----- RECORDED DATA -----

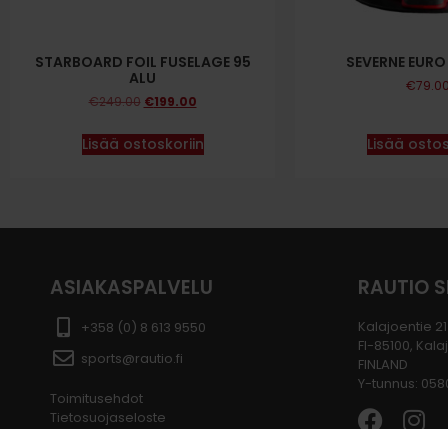
STARBOARD FOIL FUSELAGE 95
SEVERNE EURO 
ALU
€
79.0
€
249.00
€
199.00
Lisää ostoskoriin
Lisää ostos
ASIAKASPALVELU
RAUTIO 
Kalajoentie 21
+358 (0) 8 613 9550
FI-85100, Kala
sports@rautio.fi
FINLAND
Y-tunnus: 05
Toimitusehdot
Tietosuojaseloste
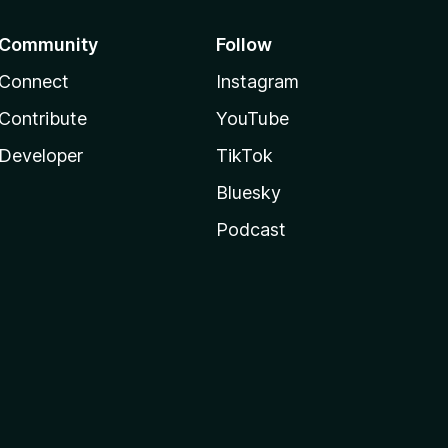
Community
Follow
Connect
Instagram
Contribute
YouTube
Developer
TikTok
Bluesky
Podcast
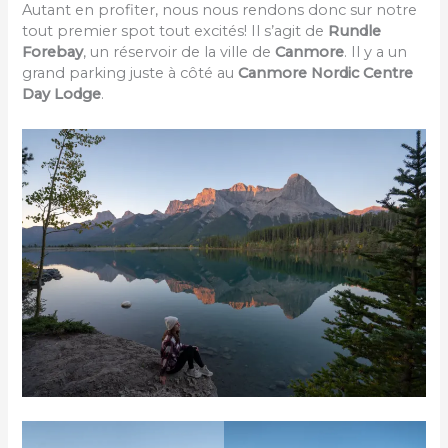
Autant en profiter, nous nous rendons donc sur notre
tout premier spot tout excités! Il s’agit de
Rundle
Forebay
, un réservoir de la ville de
Canmore
. Il y a un
grand parking juste à côté au
Canmore Nordic Centre
Day Lodge
.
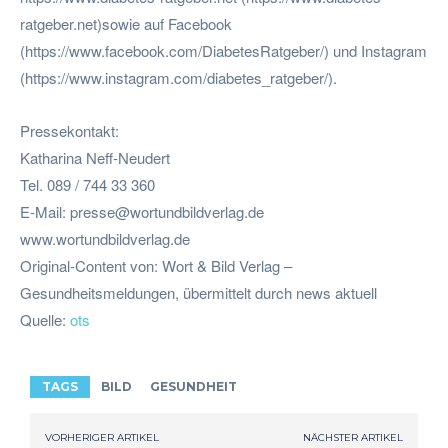
ratgeber.net)sowie auf Facebook
(https://www.facebook.com/DiabetesRatgeber/) und Instagram
(https://www.instagram.com/diabetes_ratgeber/).
Pressekontakt:
Katharina Neff-Neudert
Tel. 089 / 744 33 360
E-Mail:
presse@wortundbildverlag.de
www.wortundbildverlag.de
Original-Content von: Wort & Bild Verlag –
Gesundheitsmeldungen, übermittelt durch news aktuell
Quelle:
ots
TAGS
BILD
GESUNDHEIT
VORHERIGER ARTIKEL
NÄCHSTER ARTIKEL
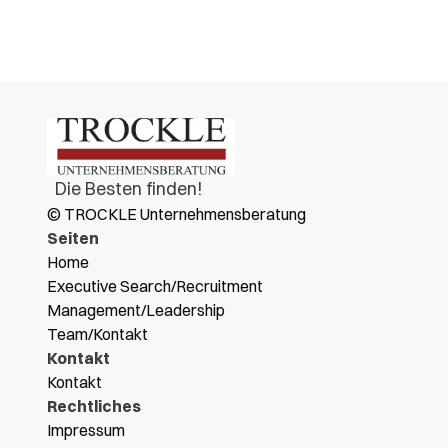
Entscheidungen...
MEHR LESEN
MEHR LESEN
  Die Besten finden!
© TROCKLE Unternehmensberatung
Seiten
Home
Executive Search/Recruitment
Management/Leadership
Team/Kontakt
Kontakt
Kontakt
Rechtliches
Impressum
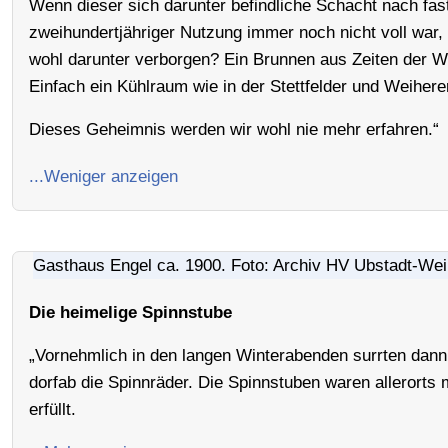
Wenn dieser sich darunter befindliche Schacht nach fas
zweihundertjähriger Nutzung immer noch nicht voll war,
wohl darunter verborgen? Ein Brunnen aus Zeiten der W
Einfach ein Kühlraum wie in der Stettfelder und Weihere
Dieses Geheimnis werden wir wohl nie mehr erfahren.“
...Weniger anzeigen
Gasthaus Engel ca. 1900. Foto: Archiv HV Ubstadt-Wei
Die heimelige Spinnstube
„Vornehmlich in den langen Winterabenden surrten dann 
dorfab die Spinnräder. Die Spinnstuben waren allerorts 
erfüllt.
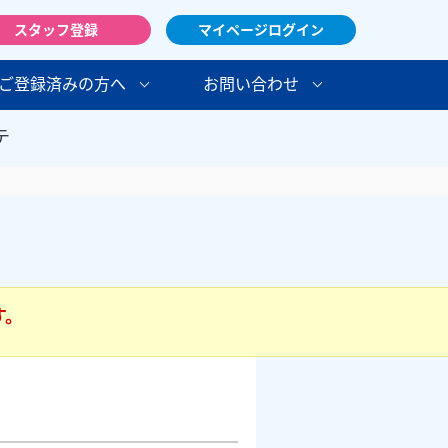
スタッフ登録
マイページログイン
ご登録済みの方へ
お問い合わせ
テ
す。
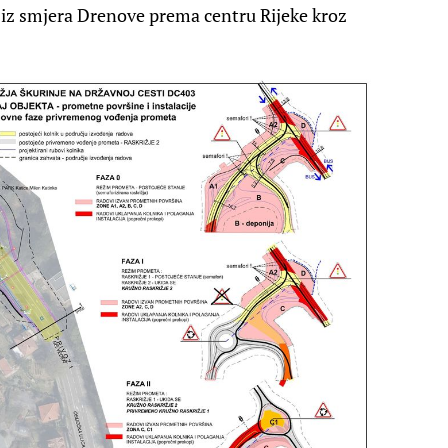
k iz smjera Drenove prema centru Rijeke kroz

-----

• WHAT IS REQUIRED:
Check each line of the entries above for the word "darunter". List the ones that have it.

• OUTPUT BELOW:
Wenn dieser sich darunter befindliche Schacht nach fas
wohl darunter verborgen? Ein Brunnen aus Zeiten der W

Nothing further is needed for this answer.